■ Exercise brief: Would you output the lines from the one containing "रामचन्द्र भट्ट" through the final line of the entries, exactly and with pictures omitted?
(Supplied material Opens)
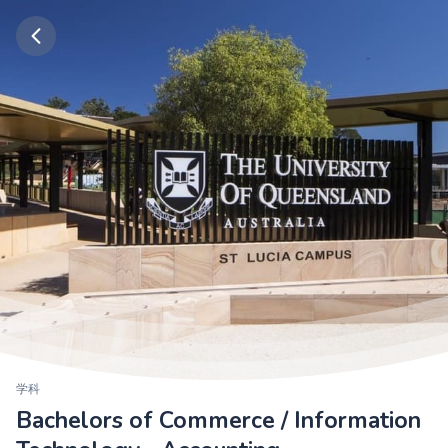
学科
Bachelors of Commerce / Information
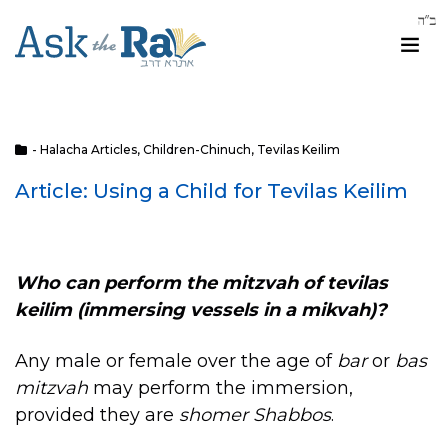
- Halacha Articles
,
Children-Chinuch
,
Tevilas Keilim
Article: Using a Child for Tevilas Keilim
Who can perform the mitzvah of tevilas
keilim (immersing vessels in a mikvah)?
Any male or female over the age of
bar
or
bas
mitzvah
may perform the immersion,
provided they are
shomer Shabbos
.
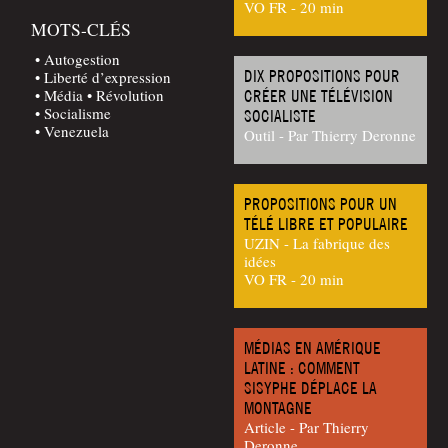
VO FR - 20 min
MOTS-CLÉS
Autogestion
DIX PROPOSITIONS POUR
Liberté d’expression
Média
Révolution
CRÉER UNE TÉLÉVISION
Socialisme
SOCIALISTE
Venezuela
Outil - Par Thierry Deronne
PROPOSITIONS POUR UN
TÉLÉ LIBRE ET POPULAIRE
UZIN - La fabrique des
idées
VO FR - 20 min
MÉDIAS EN AMÉRIQUE
LATINE : COMMENT
SISYPHE DÉPLACE LA
MONTAGNE
Article - Par Thier­ry
Deronne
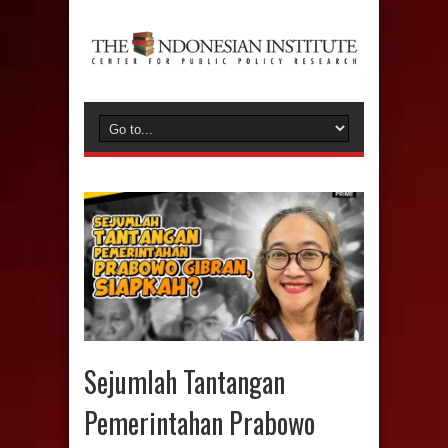
Sejumlah Tantangan
Pemerintahan Prabowo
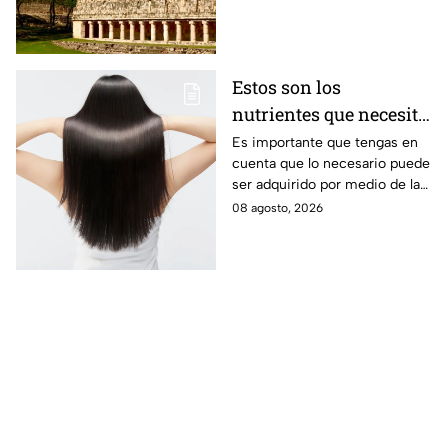
Estos son los
nutrientes que necesita
tu cabello a partir de
Es importante que tengas en
cuenta que lo necesario puede
los 40 años
ser adquirido por medio de la
alimentación.
08 agosto, 2026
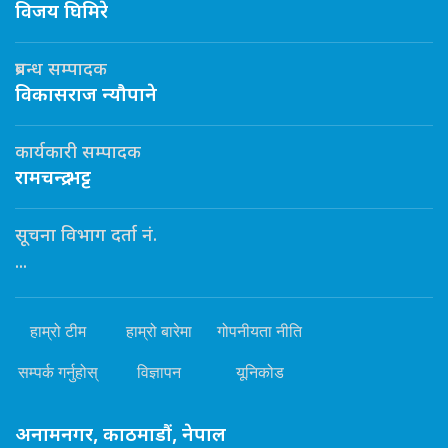
विजय घिमिरे
प्रबन्ध सम्पादक
विकासराज न्यौपाने
कार्यकारी सम्पादक
रामचन्द्र भट्ट
सूचना विभाग दर्ता नं.
...
हाम्रो टीम
हाम्रो बारेमा
गोपनीयता नीति
सम्पर्क गर्नुहोस्
विज्ञापन
यूनिकोड
अनामनगर, काठमाडौं, नेपाल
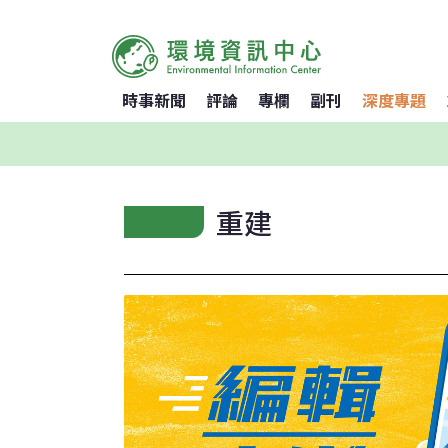
時事新聞
評論
專欄
副刊
深度專題
重建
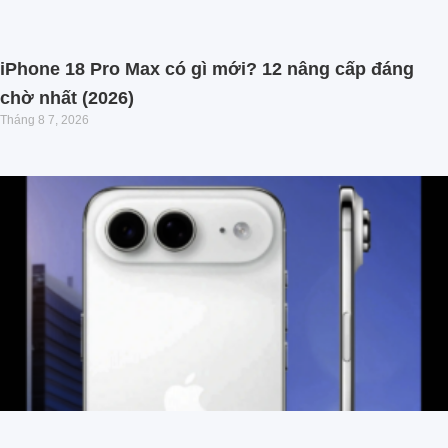
iPhone 18 Pro Max có gì mới? 12 nâng cấp đáng
chờ nhất (2026)
Tháng 8 7, 2026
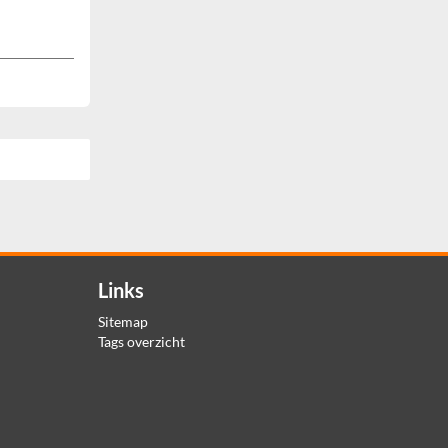
Links
Sitemap
Tags overzicht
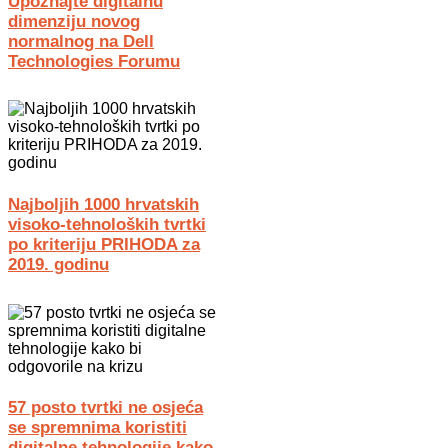
Upoznajte digitalnu
dimenziju novog
normalnog na Dell
Technologies Forumu
Najboljih 1000 hrvatskih
visoko-tehnoloških tvrtki
po kriteriju PRIHODA za
2019. godinu
57 posto tvrtki ne osjeća
se spremnima koristiti
digitalne tehnologije kako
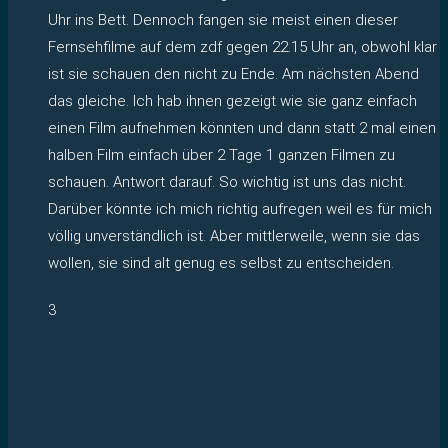
Uhr ins Bett. Dennoch fangen sie meist einen dieser
Fernsehfilme auf dem zdf gegen 22.15 Uhr an, obwohl klar
ist sie schauen den nicht zu Ende. Am nächsten Abend
das gleiche. Ich hab ihnen gezeigt wie sie ganz einfach
einen Film aufnehmen könnten und dann statt 2 mal einen
halben Film einfach über 2 Tage 1 ganzen Filmen zu
schauen. Antwort darauf. So wichtig ist uns das nicht.
Darüber könnte ich mich richtig aufregen weil es für mich
völlig unverständlich ist. Aber mittlerweile, wenn sie das
wollen, sie sind alt genug es selbst zu entscheiden.
3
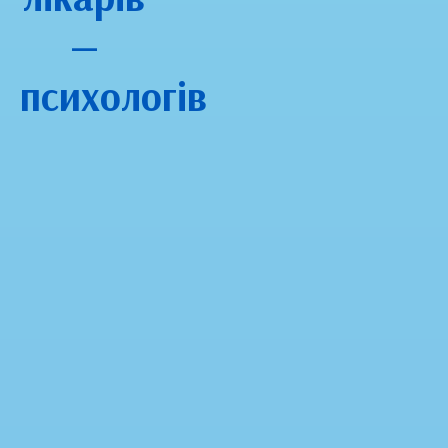
—
психологів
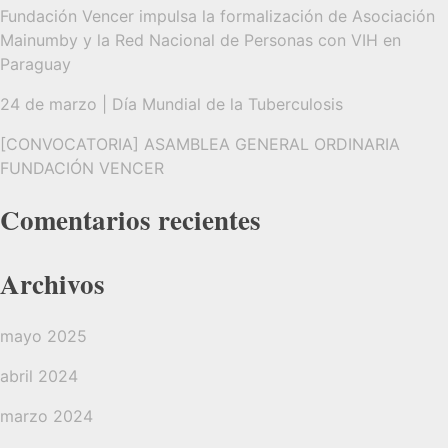
Fundación Vencer impulsa la formalización de Asociación
Mainumby y la Red Nacional de Personas con VIH en
Paraguay
24 de marzo | Día Mundial de la Tuberculosis
[CONVOCATORIA] ASAMBLEA GENERAL ORDINARIA
FUNDACIÓN VENCER
Comentarios recientes
Archivos
mayo 2025
abril 2024
marzo 2024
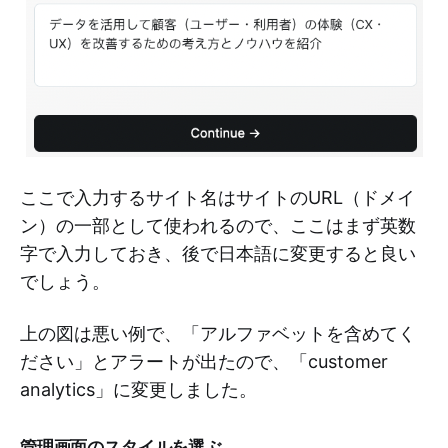
ここで入力するサイト名はサイトのURL（ドメイ
ン）の一部として使われるので、ここはまず英数
字で入力しておき、後で日本語に変更すると良い
でしょう。
上の図は悪い例で、「アルファベットを含めてく
ださい」とアラートが出たので、「customer
analytics」に変更しました。
管理画面のスタイルを選ぶ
(Supplied material Closes)
■ Answer for this exercise:
रामचन्द्र भट्ट
सूचना विभाग दर्ता नं.
...
हाम्रो टीम
हाम्रो बारेमा
गोपनीयता नीति
सम्पर्क गर्नुहोस्
विज्ञापन
यूनिकोड
अनामनगर, काठमाडौं, नेपाल
時事新聞
評論
專欄
副刊
深度專題
重建
iPhone 18 Pro Max có gì mới? 12 nâng cấp đáng
chờ nhất (2026)
Tháng 8 7, 2026
Links
Sitemap
Tags overzicht
Upoznajte digitalnu
dimenziju novog
normalnog na Dell
Technologies Forumu
Najboljih 1000 hrvatskih
visoko-tehnoloških tvrtki
po kriteriju PRIHODA za
2019. godinu
57 posto tvrtki ne osjeća
se spremnima koristiti
digitalne tehnologije kako
Uhr ins Bett. Dennoch fangen sie meist einen dieser
Fernsehfilme auf dem zdf gegen 22.15 Uhr an, obwohl klar
ist sie schauen den nicht zu Ende. Am nächsten Abend
das gleiche. Ich hab ihnen gezeigt wie sie ganz einfach
einen Film aufnehmen könnten und dann statt 2 mal einen
halben Film einfach über 2 Tage 1 ganzen Filmen zu
schauen. Antwort darauf. So wichtig ist uns das nicht.
Darüber könnte ich mich richtig aufregen weil es für mich
völlig unverständlich ist. Aber mittlerweile, wenn sie das
wollen, sie sind alt genug es selbst zu entscheiden.
3
—
психологів
Fundación Vencer impulsa la formalización de Asociación
Mainumby y la Red Nacional de Personas con VIH en
Paraguay
24 de marzo | Día Mundial de la Tuberculosis
[CONVOCATORIA] ASAMBLEA GENERAL ORDINARIA
FUNDACIÓN VENCER
Comentarios recientes
Archivos
mayo 2025
abril 2024
marzo 2024
ここで入力するサイト名はサイトのURL（ドメイ
ン）の一部として使われるので、ここはまず英数
字で入力しておき、後で日本語に変更すると良い
でしょう。
上の図は悪い例で、「アルファベットを含めてく
ださい」とアラートが出たので、「customer
analytics」に変更しました。
管理画面のスタイルを選ぶ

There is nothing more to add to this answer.